Abstract: FR-PO646
Maintenance of ANCA Vasculitis Remission by Intermittent Rituximab Dosing Based on B Cell Reconstitution vs. Serologic ANCA Flare
Session Information
- Glomerular Diseases: Clinical, Outcomes, Trials - II
November 04, 2022 | Location: Exhibit Hall, Orange County Convention Center‚ West Building
Abstract Time: 10:00 AM - 12:00 PM
Category: Glomerular Diseases
- 1303 Glomerular Diseases: Clinical‚ Outcomes‚ and Trials
Authors
- Zonozi, Reza, Massachusetts General Hospital, Boston, Massachusetts, United States
- Cortazar, Frank B., Vasculitis and Glomerular Disease Center, Albany, New York, United States
- Nithagon, Pravarut, Massachusetts General Hospital, Boston, Massachusetts, United States
- Huizenga, Noah, Massachusetts General Hospital, Boston, Massachusetts, United States
- Jeyabalan, Anushya, Massachusetts General Hospital, Boston, Massachusetts, United States
- Niles, John, Massachusetts General Hospital, Boston, Massachusetts, United States
Background
Fixed-schedule rituximab dosing over 2 years is effective at maintaining remission for patients with ANCA vasculitis. However, rituximab is associated with adverse events. The ideal dosing strategy for long-term maintenance of remission remains unknown.
Methods
This is an open-label, single center, randomized and two-arm controlled trial. Inclusion criteria were AAV, in remission on fixed-rituximab for at least 2 years, and off other immunosuppression including steroids. Exclusion criteria were IgG level < 300 mg/dL and another disease with life expectancy < 36 months. BVAS, B cells and ANCA titers are monitored every 3 months. In the B cell arm, rituximab 1000 mg is reinfused once peripheral B cells are > 10 B cells/mm3. In the ANCA arm, rituximab 1000 mg is reinfused x 2 for significant ANCA titer increase. Randomization was stratified by ANCA serotype. The primary outcome measured was clinical relapse, defined by BVAS-WG ≥ 2. Secondary outcomes of interest included SAEs.
Results
57 subjects were randomized to the ANCA arm, and 58 patients to the B cell arm. The median follow-up time was 4.1 years (IQR, 2.5 - 5.0). At 3 years 4.1% (95% CI, 1.0 - 15.6) of patients in the B cell arm experienced a clinical relapse, compared to 20.5% (95% CI, 11.9 - 34.1) of patients in the ANCA arm (log-rank p = 0.045). 22 SAEs occurred in the ANCA arm, compared to 21 in the B cell arm (NS).

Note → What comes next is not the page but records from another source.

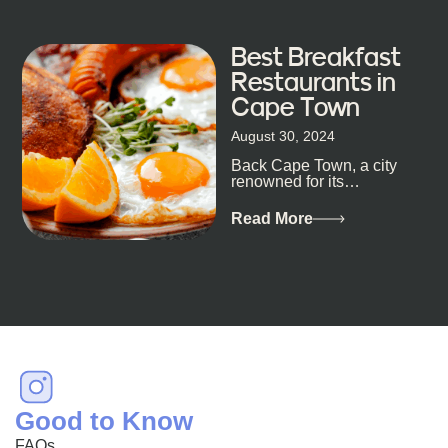
Best Breakfast
Restaurants in
Cape Town
August 30, 2024
Back Cape Town, a city
renowned for its
breathtaking landscapes
and vibrant culture, also
Read More
happens to be a haven
for...
Good to Know
FAQs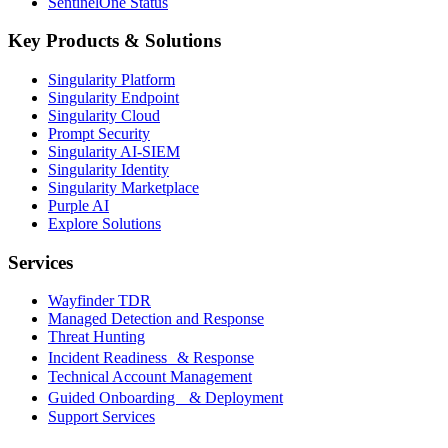
SentinelOne Status
Key Products & Solutions
Singularity Platform
Singularity Endpoint
Singularity Cloud
Prompt Security
Singularity AI-SIEM
Singularity Identity
Singularity Marketplace
Purple AI
Explore Solutions
Services
Wayfinder TDR
Managed Detection and Response
Threat Hunting
Incident Readiness & Response
Technical Account Management
Guided Onboarding & Deployment
Support Services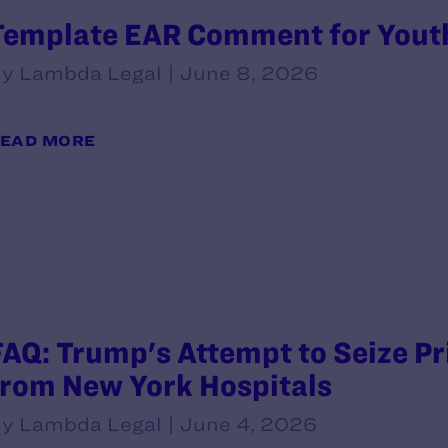
Template EAR Comment for Yout
y Lambda Legal | June 8, 2026
EAD MORE
FAQ: Trump's Attempt to Seize P
from New York Hospitals
y Lambda Legal | June 4, 2026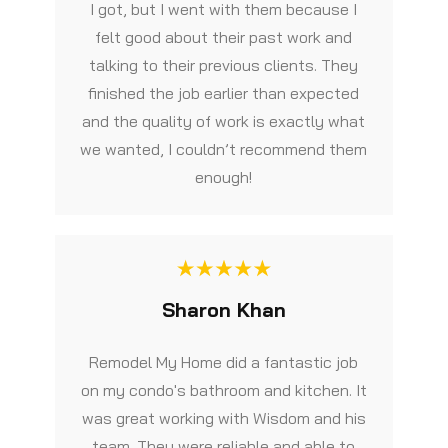
I got, but I went with them because I
felt good about their past work and
talking to their previous clients. They
finished the job earlier than expected
and the quality of work is exactly what
we wanted, I couldn’t recommend them
enough!
Sharon Khan
Remodel My Home did a fantastic job
on my condo's bathroom and kitchen. It
was great working with Wisdom and his
team. They were reliable and able to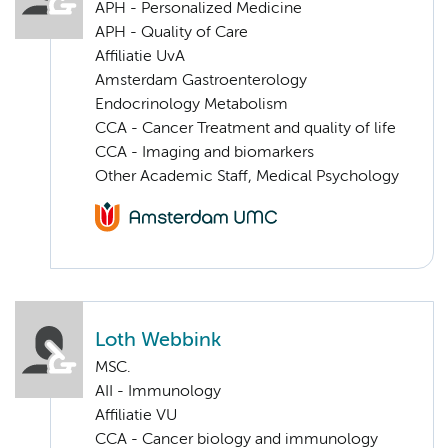
APH - Personalized Medicine
APH - Quality of Care
Affiliatie UvA
Amsterdam Gastroenterology
Endocrinology Metabolism
CCA - Cancer Treatment and quality of life
CCA - Imaging and biomarkers
Other Academic Staff, Medical Psychology
Loth Webbink
MSC.
AII - Immunology
Affiliatie VU
CCA - Cancer biology and immunology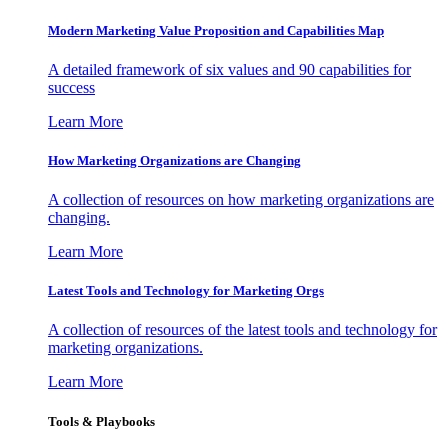
Modern Marketing Value Proposition and Capabilities Map
A detailed framework of six values and 90 capabilities for
success
Learn More
How Marketing Organizations are Changing
A collection of resources on how marketing organizations are
changing.
Learn More
Latest Tools and Technology for Marketing Orgs
A collection of resources of the latest tools and technology for
marketing organizations.
Learn More
Tools & Playbooks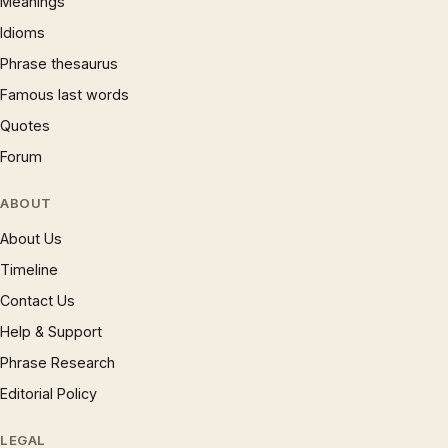
Meanings
Idioms
Phrase thesaurus
Famous last words
Quotes
Forum
ABOUT
About Us
Timeline
Contact Us
Help & Support
Phrase Research
Editorial Policy
LEGAL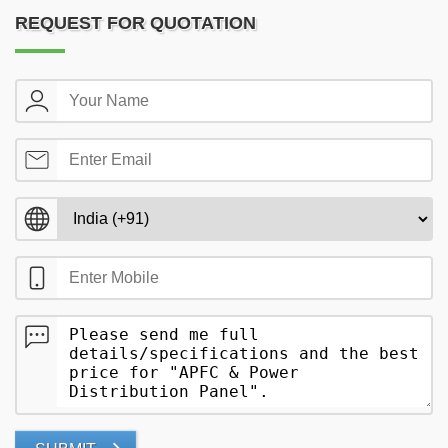
REQUEST FOR QUOTATION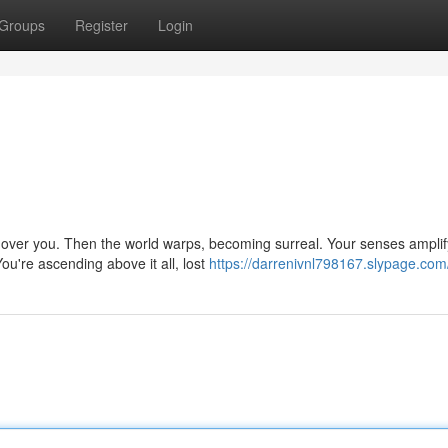
Groups
Register
Login
ng over you. Then the world warps, becoming surreal. Your senses amplif
u're ascending above it all, lost
https://darrenivnl798167.slypage.com/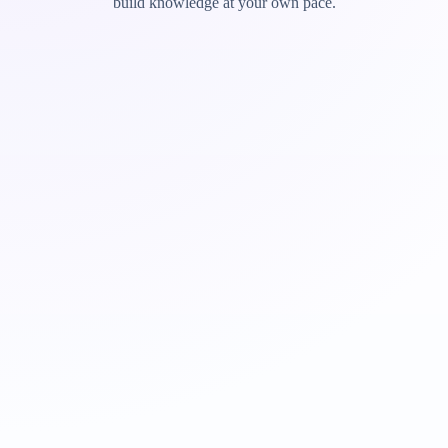
build knowledge at your own pace.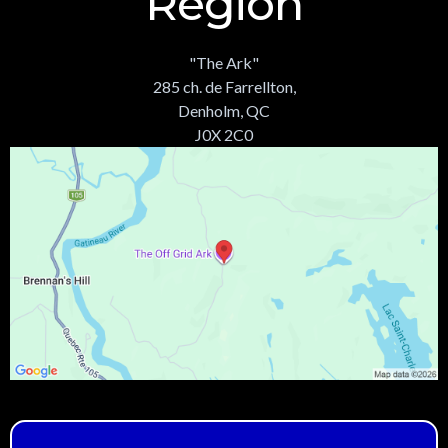
Region
"The Ark"
285 ch. de Farrellton,
Denholm, QC
J0X 2C0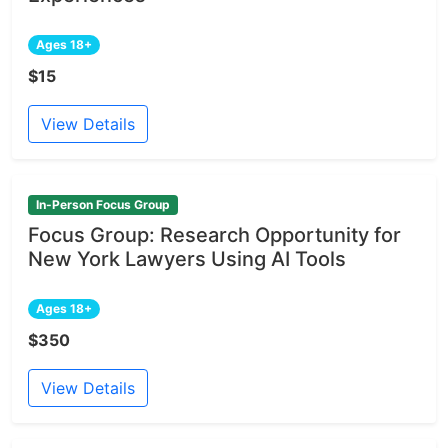
Ages 18+
$15
View Details
In-Person Focus Group
Focus Group: Research Opportunity for
New York Lawyers Using AI Tools
Ages 18+
$350
View Details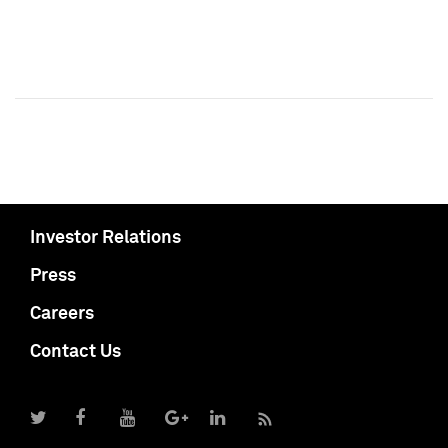
Investor Relations
Press
Careers
Contact Us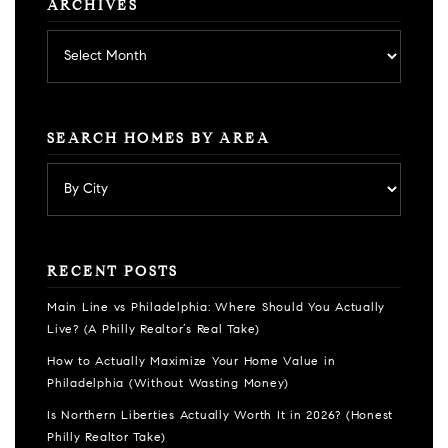
ARCHIVES
Archives
SEARCH HOMES BY AREA
RECENT POSTS
Main Line vs Philadelphia: Where Should You Actually
Live? (A Philly Realtor’s Real Take)
How to Actually Maximize Your Home Value in
Philadelphia (Without Wasting Money)
Is Northern Liberties Actually Worth It in 2026? (Honest
Philly Realtor Take)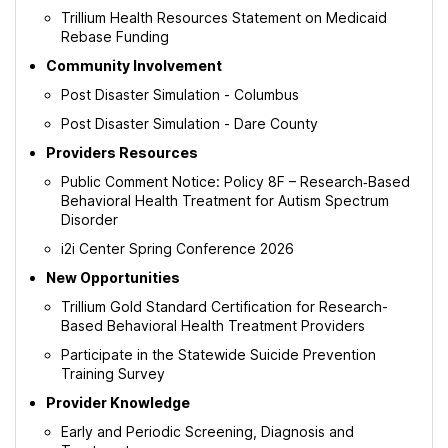
Tab
Trillium Health Resources Statement on Medicaid
Rebase Funding
Community Involvement
Post Disaster Simulation - Columbus
Post Disaster Simulation - Dare County
Providers Resources
Public Comment Notice: Policy 8F – Research‑Based
Behavioral Health Treatment for Autism Spectrum
Disorder
i2i Center Spring Conference 2026
New Opportunities
Trillium Gold Standard Certification for Research-
Based Behavioral Health Treatment Providers
Participate in the Statewide Suicide Prevention
Training Survey
Provider Knowledge
Early and Periodic Screening, Diagnosis and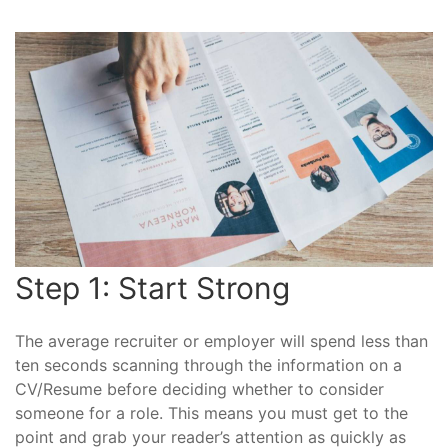
Step 1: Start Strong
The average recruiter or employer will spend less than
ten seconds scanning through the information on a
CV/Resume before deciding whether to consider
someone for a role. This means you must get to the
point and grab your reader’s attention as quickly as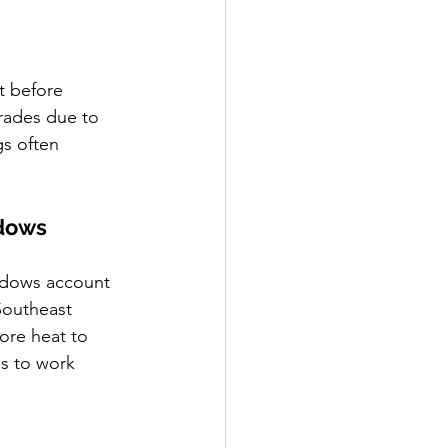
t before 
rades due to 
s often 
ndows
ndows account 
Southeast 
ore heat to 
s to work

Discontinuation rate of rituximab due to any SAE/AE(s) was 13.6% (95% CI, 6.7 – 26.4%) in the B cell arm, and 0% in the ANCA arm, at 3 years after entry (log-rank p = 0.02).
Conclusion
In patients with AAV in remission after 2 years of continuous rituximab, tailoring rituximab to B cell return is associated with lower rates of clinical relapse, but higher rates of drug discontinuation due to an adverse event, compared to tailoring rituximab to ANCA rise.
Figure 1. Kaplan-Meir curve to time to clinical relapse.